In the records below, find the line containing "Reject Cookies (612, 2499)". Output it and every line after it to the end, unchanged, with no pictures.

++++++

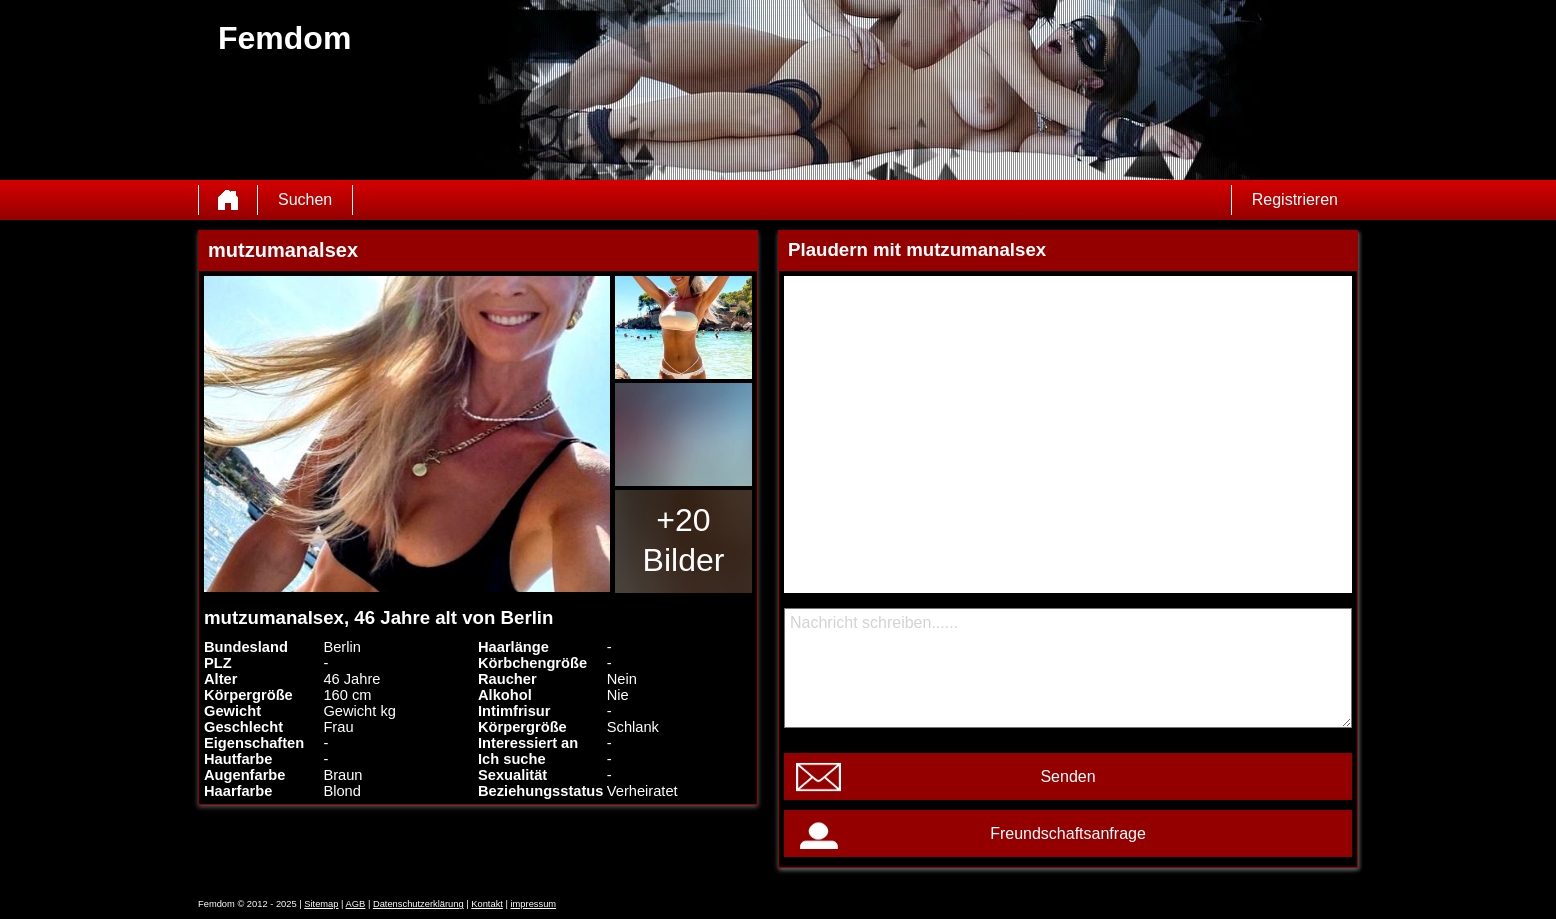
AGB (356, 904)
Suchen (305, 199)
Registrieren (1295, 199)
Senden (1067, 776)
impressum (534, 904)
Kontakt (487, 904)
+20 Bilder (684, 540)
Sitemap (321, 904)
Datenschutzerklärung (418, 904)
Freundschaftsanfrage (1068, 833)
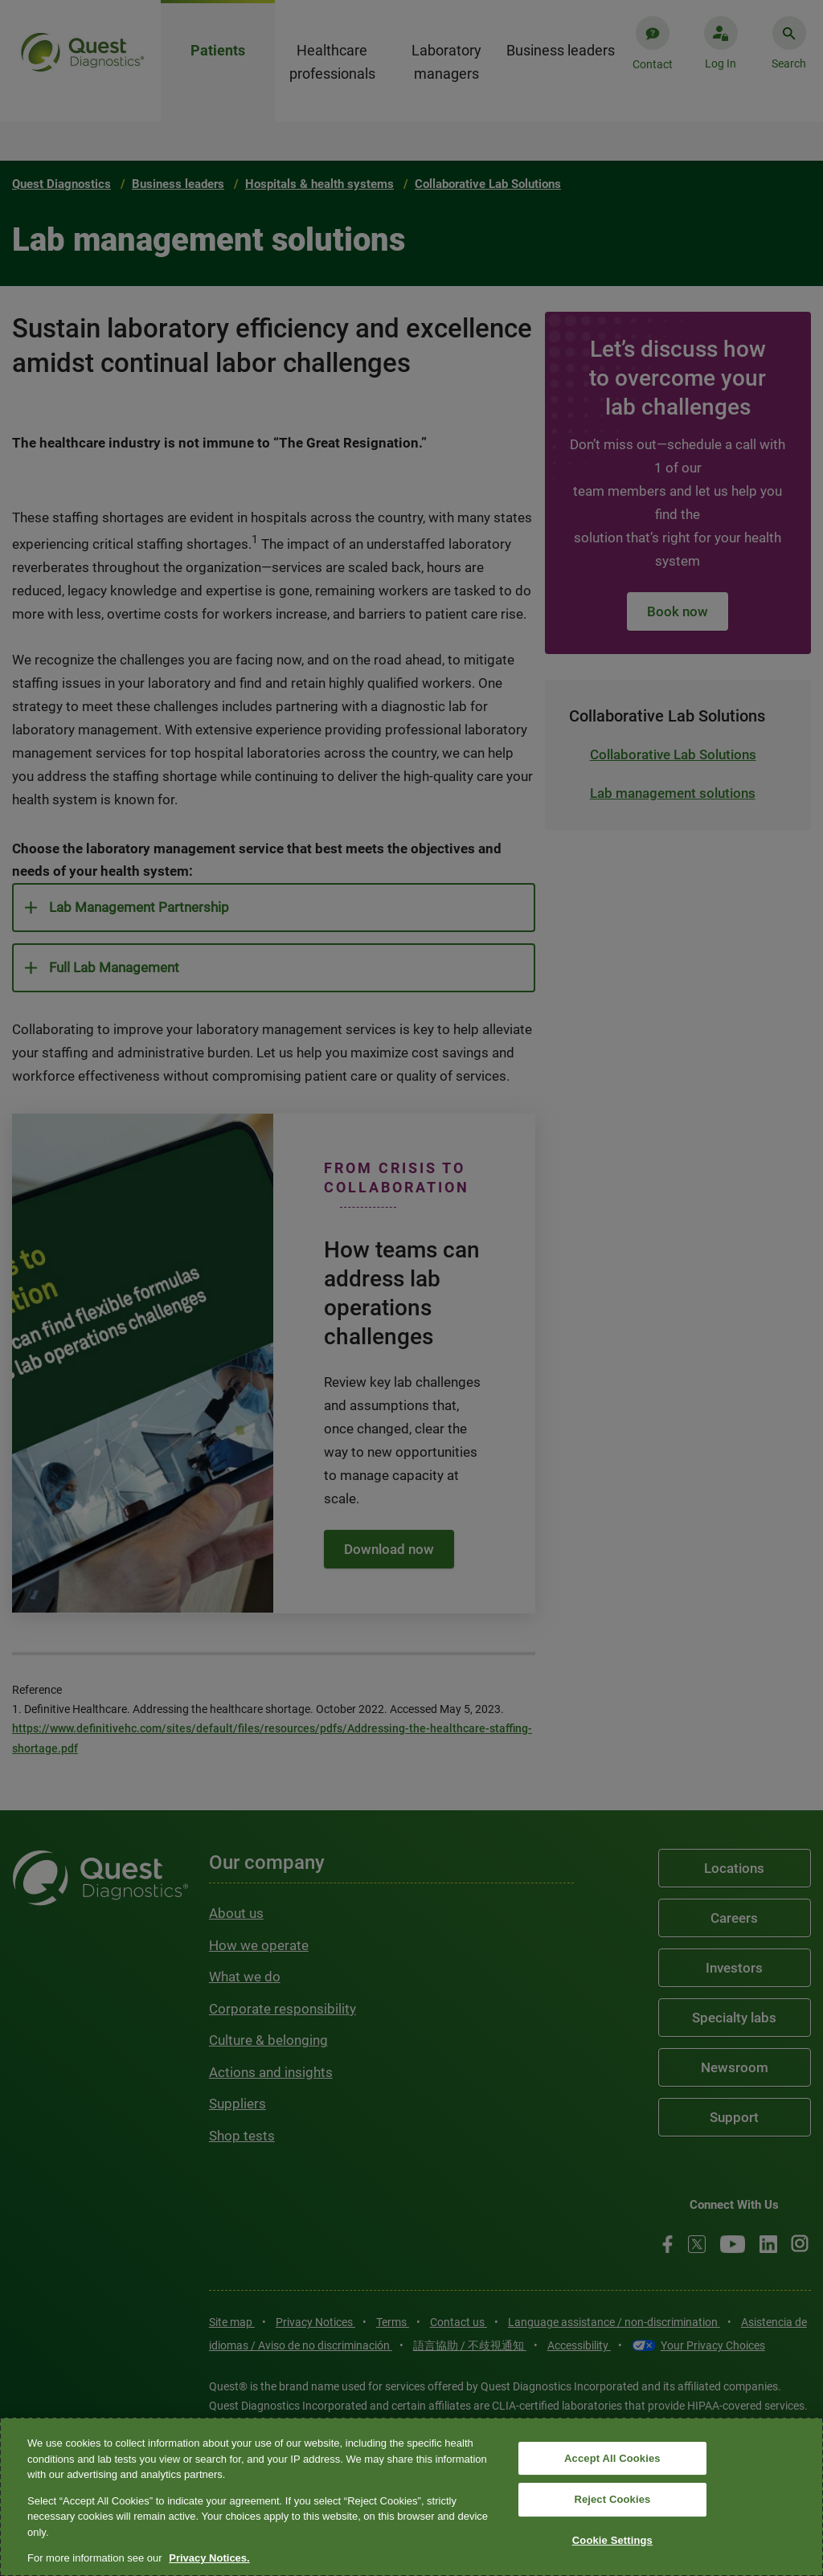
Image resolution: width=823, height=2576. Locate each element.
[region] (411, 2497)
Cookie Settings (612, 2540)
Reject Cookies (612, 2499)
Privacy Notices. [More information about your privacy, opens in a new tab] (209, 2558)
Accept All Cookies (612, 2458)
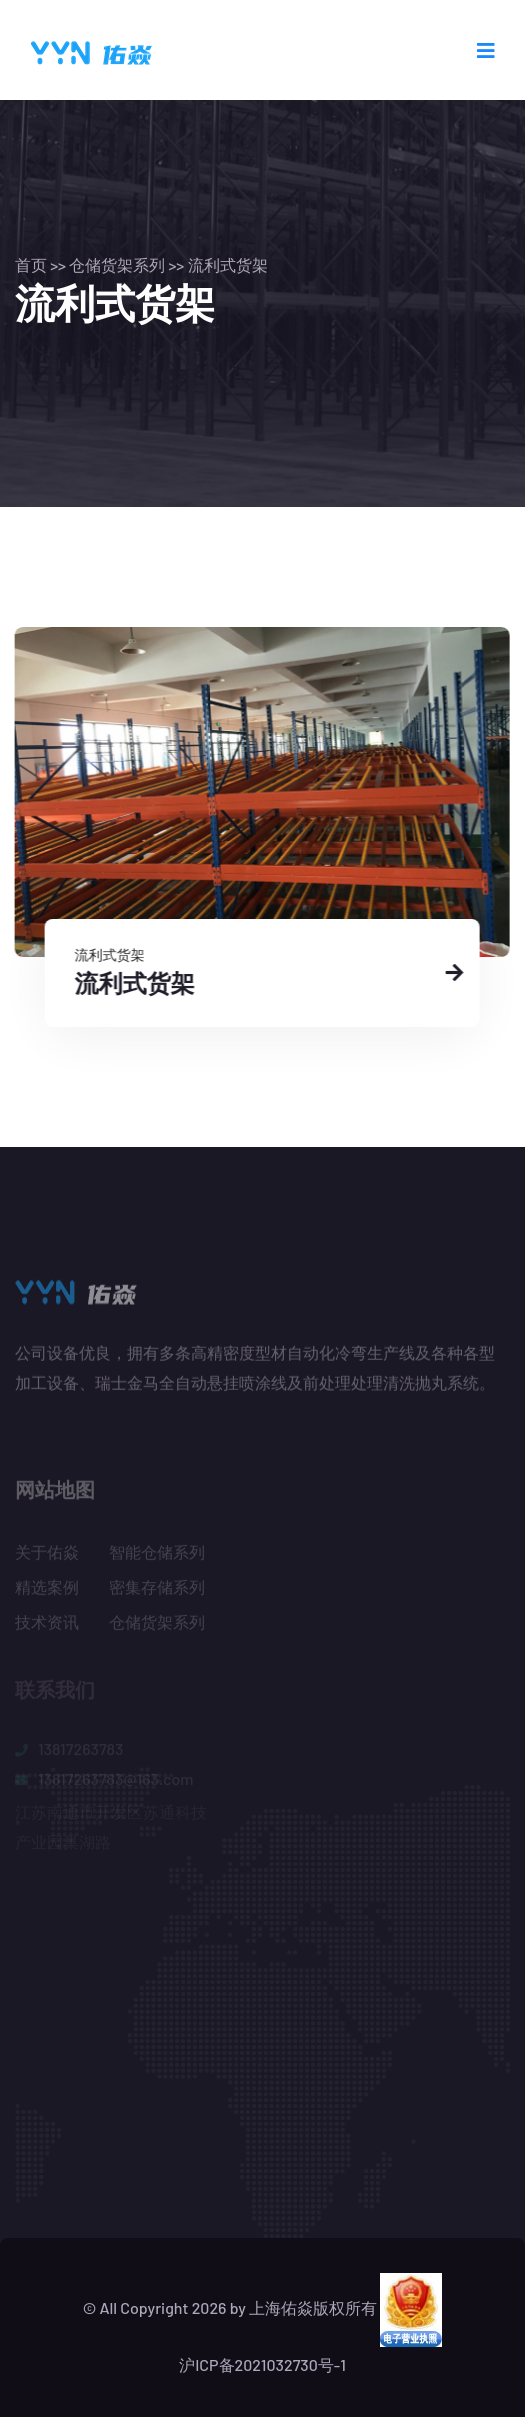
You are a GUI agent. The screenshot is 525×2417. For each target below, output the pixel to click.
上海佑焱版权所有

++++++

Output for this task ▸
Reject Cookies (612, 2499)
Privacy Notices. [More information about your privacy, opens in a new tab] (209, 2558)
Accept All Cookies (612, 2458)
You are a GUI agent. The screenshot is 525×2417. For each target below, output the pixel to click.
上海佑焱版权所有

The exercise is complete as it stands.